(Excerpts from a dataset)
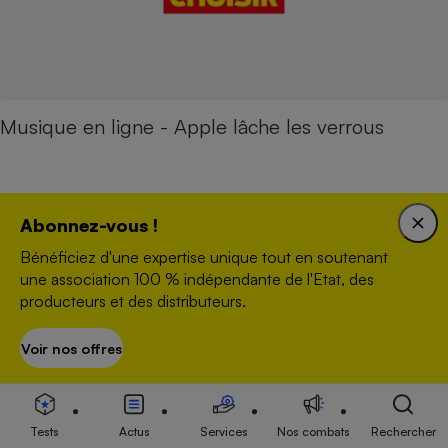
Musique en ligne - Apple lâche les verrous
Eau potable
Abonnez-vous !
Stop à l'injustice
Bénéficiez d'une expertise unique tout en soutenant
une association 100 % indépendante de l'Etat, des
Ras-le bol de
payer pour la pollution
producteurs et des distributeurs.
des autres
!
Voir nos offres
S’abonner
Renvoyons la facture
Tests
Actus
Services
Nos combats
Rechercher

§ **What is being asked**: Once the line with "Abonnez-vous !" is found, transcribe it and each line after it through the final line of the entries, exactly and only.

§ **Problem solution**:
Abonnez-vous !
Stop à l'injustice
Bénéficiez d'une expertise unique tout en soutenant
une association 100 % indépendante de l'Etat, des
Ras-le bol de
payer pour la pollution
producteurs et des distributeurs.
des autres
!
Voir nos offres
S’abonner
Renvoyons la facture
Tests
Actus
Services
Nos combats
Rechercher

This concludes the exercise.